Stems erect, delicate, closely tufted, 1°-2° high, glabrous, reddish brown, terete. Leaves all petioled, glabrate, very thin, but firm and crisp, the lower and basal ones oval, rounded, or with a small deep and rounded sinus at the base, bluntly acute or short-acuminate at the apex, crenate-serrate, the upper ones sometimes ovate-lanceolate, the uppermost short-elliptic; petioles slender, the uppermost sometimes winged; inflorescence 5' broad, or less, usually of about 5 convex glomerules, each often of 10-15 short-peduncled heads, its branches spreading, 3' long, or less; rays chiefly 6, white; disk at first golden yellow, finally deep purplish crimson; florets broadly bell-shaped; outer bracts obtuse, ciliate, pale, with a green tip; achenes glabrous.
On shaded rocks, near Yonkers, N. Y. Peculiar in its dense glomerules subtended by large short-elliptic leaves, but probably a race of A. divaricatus L. September.

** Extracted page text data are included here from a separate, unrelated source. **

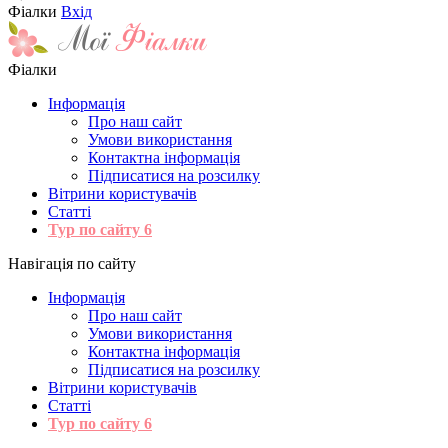
Фіалки
Вхід
Фіалки
Інформація
Про наш сайт
Умови використання
Контактна інформація
Підписатися на розсилку
Вітрини користувачів
Статті
Тур по сайту
6
Навігація по сайту
Інформація
Про наш сайт
Умови використання
Контактна інформація
Підписатися на розсилку
Вітрини користувачів
Статті
Тур по сайту
6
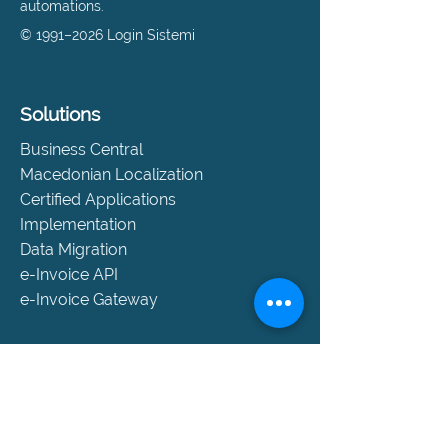
automations.
© 1991–2026 Login Sistemi
Solutions
Business Central
Macedonian Localization
Certified Applications
Implementation
Data Migration
e-Invoice API
e-Invoice Gateway
Support
Help and Support
SLA Packages
Book a Consultation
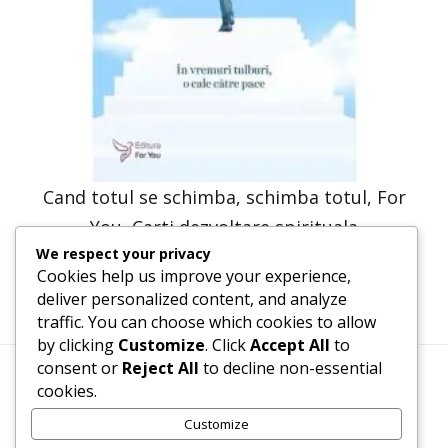
Cand totul se schimba, schimba totul, For
You, Carti dezvoltare spirituala
We respect your privacy
31,71
lei
15,86
lei
Cookies help us improve your experience,
deliver personalized content, and analyze
traffic. You can choose which cookies to allow
by clicking
Customize
. Click
Accept All
to
consent or
Reject All
to decline non-essential
cookies.
Termeni, Condiții & Protecția Datelor (GDPR)
Customize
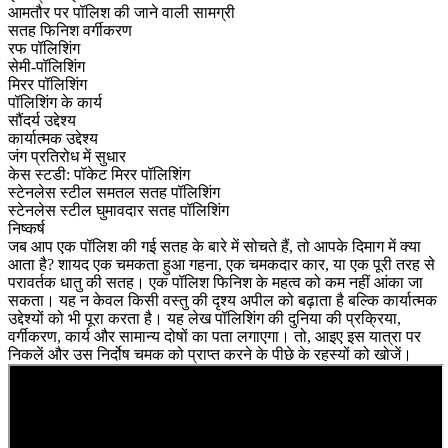
आमतौर पर पॉलिश की जाने वाली सामग्री
सतह फिनिश वर्गीकरण
रफ पॉलिशिंग
सेमी-पॉलिशिंग
मिरर पॉलिशिंग
पॉलिशिंग के कार्य
सौंदर्य उद्देश्य
कार्यात्मक उद्देश्य
जंग प्रतिरोध में सुधार
केस स्टडी: पॉकेट मिरर पॉलिशिंग
स्टेनलेस स्टील समतल सतह पॉलिशिंग
स्टेनलेस स्टील घुमावदार सतह पॉलिशिंग
निष्कर्ष
जब आप एक पॉलिश की गई सतह के बारे में सोचते हैं, तो आपके दिमाग में क्या
आता है? शायद एक चमकता हुआ गहना, एक चमकदार कार, या एक पूरी तरह से
परावर्तक धातु की सतह। एक पॉलिश फिनिश के महत्व को कम नहीं आंका जा
सकता। यह न केवल किसी वस्तु की दृश्य अपील को बढ़ाता है बल्कि कार्यात्मक
उद्देश्यों को भी पूरा करता है। यह लेख पॉलिशिंग की दुनिया की प्रक्रिया,
वर्गीकरण, कार्य और सामान्य दोषों का पता लगाएगा। तो, आइए इस यात्रा पर
निकलें और उस निर्दोष चमक को प्राप्त करने के पीछे के रहस्यों को खोजें।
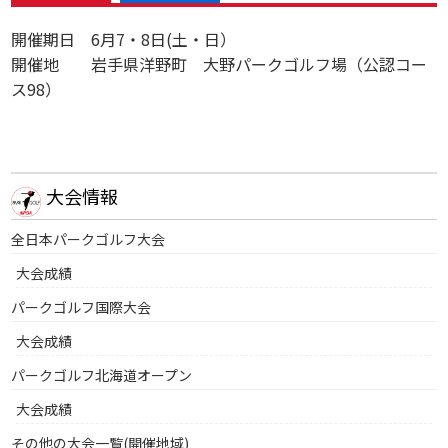
開催期日 6月7・8日(土・日）
開催地 岩手県洋野町 大野パークゴルフ場（公認コー
ス98）
大会情報
全日本パークゴルフ大会
大会成績
パークゴルフ国際大会
大会成績
パークゴルフ北海道オープン
大会成績
その他の大会一覧(開催地域)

Stems solitary or scattered, glabrate, striate, about 30 high. Leaves very thin and smooth, slender-petioled, broadly oblong, coarsely toothed with remote acuminate teeth, abruptly long-acuminate at the apex, the basal sinus broad, rounded, shallow, except in the lowest ones; leaves of the inflorescence lanceolate, subentire, sessile, sometimes 4' long; inflorescence broadly corymbose, heads about 4' high, often 1/4' broad; rays usually 9-12; disk pale yellow, becoming purplish brown, the florets funnelform with a long slender tube; outer bracts chiefly elongated-triangular, acute, green, the others linear, obtusish, the green tip lance-linear; achenes generally glabrous.
In moist dark woodlands, New York to Virginia. Peculiar in its large dark leaves with coarser teeth than in the next species. Aug.-Sept.

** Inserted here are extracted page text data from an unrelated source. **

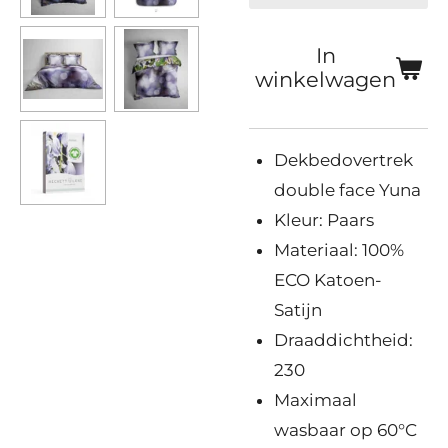
In
winkelwagen
Dekbedovertrek
double face Yuna
Kleur: Paars
Materiaal: 100%
ECO Katoen-
Satijn
Draaddichtheid:
230
Maximaal
wasbaar op 60°C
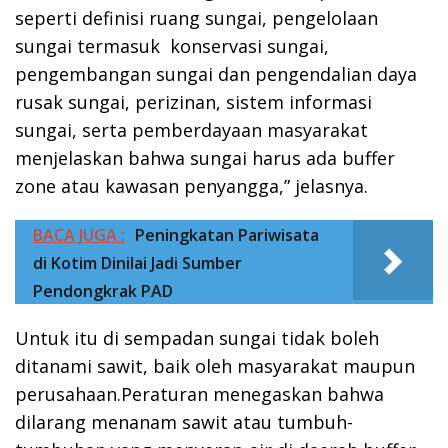
seperti definisi ruang sungai, pengelolaan
sungai termasuk konservasi sungai,
pengembangan sungai dan pengendalian daya
rusak sungai, perizinan, sistem informasi
sungai, serta pemberdayaan masyarakat
menjelaskan bahwa sungai harus ada buffer
zone atau kawasan penyangga,” jelasnya.
BACA JUGA :
Peningkatan Pariwisata
di Kotim Dinilai Jadi Sumber
Pendongkrak PAD
Untuk itu di sempadan sungai tidak boleh
ditanami sawit, baik oleh masyarakat maupun
perusahaan.Peraturan menegaskan bahwa
dilarang menanam sawit atau tumbuh-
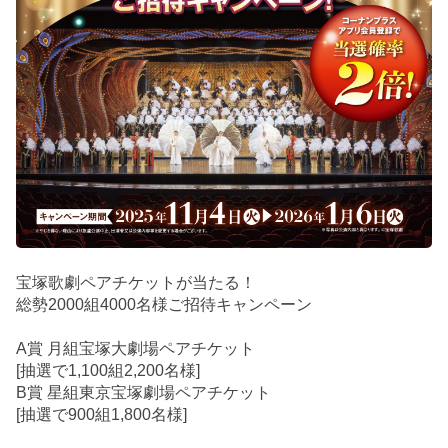
宝塚歌劇ペアチケットが当たる！
総勢2000組4000名様ご招待キャンペーン
A賞 月組宝塚大劇場ペアチケット
[抽選で1,100組2,200名様]
B賞 星組東京宝塚劇場ペアチケット
[抽選で900組1,800名様]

Aster divaricatus L. Sp. Pl. 873. 1753.
Aster corymbosus Ait. Hort. Kew. 3: 207. 1789.
Stems tufted, assurgent, flexuous, brittle, terete, 1 1/2°-2 1/2° high, glabrate at maturity. Leaves thin, smoothish, slender-petioled, ovate-lanceolate, dentate with sharp teeth, or the small basal ones coarsely serrate, acute to acuminate, the basal sinus broad or narrow; leaves of the inflorescence small, ovate and acute to orbicular; corymb broad, flattish, repeatedly forked, the slender branches long, divergent; heads 9"-12" broad; rays chiefly 6-9, linear, white; disk turning brown; bracts of the involucre broad, ciliate, the rounded tip with an inconspicuous green spot.
In open woodlands and thickets, in rather dry soil, Quebec to Manitoba, Georgia and Tennessee. Here regarded as consisting of many slightly differing races, a number of which have been considered species and varieties. Sept.-Oct.
Aster viridis Nees, remarkable for its coarse rough basal leaves, and large oval rhomboid rameal ones, occasionally from New York and Pennsylvania to Virginia, may prove to be a hybrid between the preceding and A. macrophyllus L.